One of the major issues that super-systems will have to deal with is the growing demand among all third-party payers for proactive health management (PHM) as a way of controlling the unaffordable growth in reactive sickness care costs. Super-systems typically have far more “procedure-focused” specialists, as compared to primary specialists in their medical staffs. And while payment for primary physicians is already changing to make primary care more profitable, when it includes and focuses on managing patient health as opposed to merely diagnosing and treating sickness, this takes money away from most specialists.
After all, PHM is deliberately aimed at reducing the incidence and prevalence of acute, and especially chronic disease. This means reducing the volumes of sickness care business and revenue for both hospitals and specialists, though this will happen only gradually even if PHM is widely successful. While orthopedists are probably guaranteed plenty of joint replacements from damage already done, and even growth in such damage if everyone adopts a more physically active life, other specialties would lose volume of other chronic conditions decline.
There may be some serious conflicts when other super-systems consider joining with current PHM providers such as Mayo Clinic and Northwestern Memorial in Chicago. Both are among systems that are at least “hedging their bets” by seeking added “wellness” revenue as the stinginess of third-party payers for sickness care makes total reliance on such care for survival increasingly dangerous. While the primary physicians in super-systems may support such a balancing of proactive and reactive care, specialists may have quite another view.
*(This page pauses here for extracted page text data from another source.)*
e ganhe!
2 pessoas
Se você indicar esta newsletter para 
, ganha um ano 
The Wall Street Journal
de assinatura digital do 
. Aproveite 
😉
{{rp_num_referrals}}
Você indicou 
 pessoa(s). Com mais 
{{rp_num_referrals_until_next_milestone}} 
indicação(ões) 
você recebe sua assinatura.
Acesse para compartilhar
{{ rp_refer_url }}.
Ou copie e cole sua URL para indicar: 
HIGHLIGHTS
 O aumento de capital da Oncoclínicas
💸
The risk in the creation of super-systems is that they may overburden these large providers with capital facility and equipment investments that can only be supported through continuing emphasis on reactive sickness care and revenue. While these are arguably “sunk costs”, they already represent roughly 95% of total healthcare revenue, while prevention and wellness only represent 5%. On the other hand, it has been predicted that wellness/healthy living services are well on their way to being a $1 trillion market, which will at least represent a major potential for super-systems, which currently operate almost completely in the $2+ trillion sickness care market.
It could turn out, of course, that the desires of physicians, including specialists, to enjoy a more normal life by reducing their hours, will fit right into a decline in at least the growth of, and even in the absolute size of the reactive sickness care market. PHM will certainly increase the market for primary physicians and ancillary staff willing and able to “coach” patients in health rather than just treat their illness. Many specialists, who already depend on the crises, complications and worsening of chronic illness for increasing demand, may find they can live quite will while reducing this demand while managing the disease already existing.
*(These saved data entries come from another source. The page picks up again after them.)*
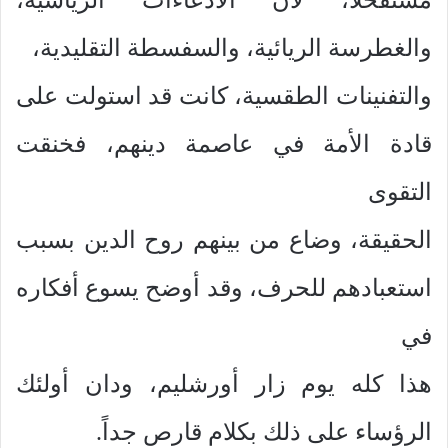
والغطرسة الريائية، والسفسطة التقليدية،
والتفنينات الطقسية، كانت قد استولت على
قادة الأمة في عاصمة دينهم، فخنقت
التقوى
الحقيقة، وضاع من بينهم روح الدين بسبب
استعبادهم للحرف، وقد أوضح يسوع أفكاره
في
هذا كله يوم زار أورشليم، ودان أولئك
الرؤساء على ذلك بكلام قارص جداً.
At a minimum, the creation of super-systems will change the dynamics of thinking about PHM investments, and create the infrastructures that will be better able to deliver competitively-priced, as well as competitively-successful PHM results. It would be a shame if these new structures complicated discussions of PHM strategies so much that they led to super-systems missing out completely on PHM opportunities, and left the field to the non-traditional “vendors” already doing quite well in this market.